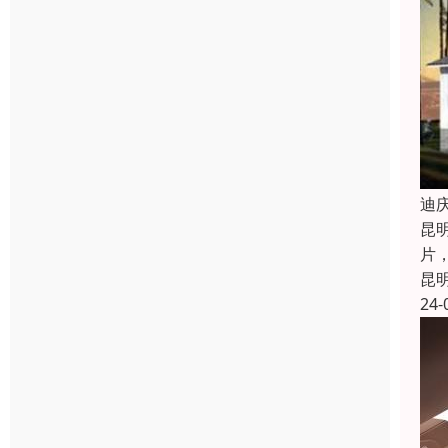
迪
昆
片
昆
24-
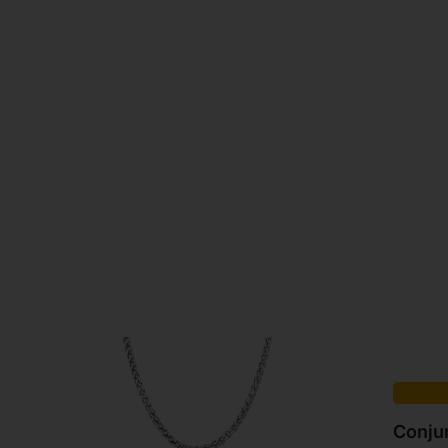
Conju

• • • • •

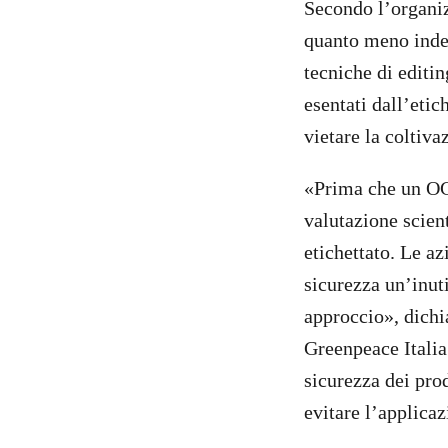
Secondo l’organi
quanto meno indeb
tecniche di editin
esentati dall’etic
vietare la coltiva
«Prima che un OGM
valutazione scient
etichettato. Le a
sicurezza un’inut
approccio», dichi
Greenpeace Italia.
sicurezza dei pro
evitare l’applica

• • • • •

* **Your task**
Pull from the data each line where the string "sicurezza" turns up.

* **Answer to this exercise**
sicurezza un’inut
sicurezza dei pro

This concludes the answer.